HearMe app: A wellness platform to talk to a trained listener
Isolation by itself is strenuous to bear, not to mention isolation amidst a pandemic. Sure, work and the occasional Zoom meets might be good distractions to ease the silence, but for those without a trusty support system in their lives, the mental perils of being binded indoors could be more detrimental than the virus itself. Under no circumstances should loneliness be dubbed as a dirty word.
A probable aid — HearMe, is a free platform to support anyone across the world looking for peer-to-peer emotional support. All conversations are on text, where users can connect with one of the app's trained listeners. It comes down to the relief of being heard. Akin to feeling a burden lifted after telling your friend about a problem — even if the problem still remains.

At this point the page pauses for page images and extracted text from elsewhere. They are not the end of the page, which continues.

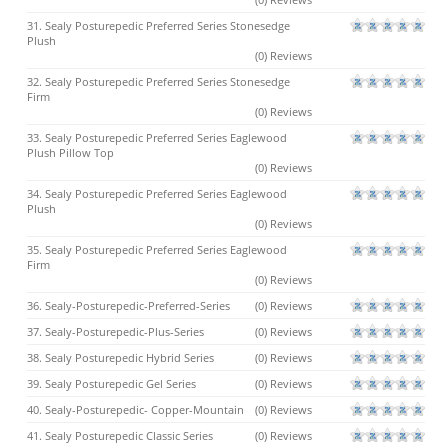
31. Sealy Posturepedic Preferred Series Stonesedge
Plush
(0) Reviews
32. Sealy Posturepedic Preferred Series Stonesedge
Firm
(0) Reviews
33. Sealy Posturepedic Preferred Series Eaglewood
Plush Pillow Top
(0) Reviews
34. Sealy Posturepedic Preferred Series Eaglewood
Plush
(0) Reviews
35. Sealy Posturepedic Preferred Series Eaglewood
Firm
(0) Reviews
36. Sealy-Posturepedic-Preferred-Series
(0) Reviews
37. Sealy-Posturepedic-Plus-Series
(0) Reviews
38. Sealy Posturepedic Hybrid Series
(0) Reviews
39. Sealy Posturepedic Gel Series
(0) Reviews
40. Sealy-Posturepedic- Copper-Mountain
(0) Reviews
41. Sealy Posturepedic Classic Series
(0) Reviews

HearMe's listeners are made up of volunteers who wish to be a source of support for anyone. All of them go through a training course (designed by a professional communication coach and practical instructor), which enables them to help people in need, while forging authentic connections, and improving well-being. In every chat, they play a part in getting people to open up, resolve conflict, and build trust and self-esteem.
Users first get to choose which topics they want to talk about — varying from 'Work & Productivity', 'LGBTQ+ & Identity', to 'I Just Want To Talk'. You may also select the age group of your listener, whether you would like someone of your age or a person that's slightly older that might enlighten you from a different perspective.
Conversations can continue for as long as you may wish, but in the next session, you'll be paired with a different listener. If for instance, you have formed an affable bond with your listener, you can choose to have a dedicated chat with him or her, by going back to it time and time again.
But how does it differ from talk therapy? Well, the listeners here aren't trained therapists, but what they do is offer social and emotional support through dialogue, advice, and shared experiences. The app isn't a crisis hotline and not to be taken as a substitute for therapy, as listeners won't be providing any psychological or clinical diagnoses.
It might be an app corroborated by technology, but behind it, are real people — makeshift friends sans the judgement or cringy body language. These might be the conversations to make a difference, if you let them.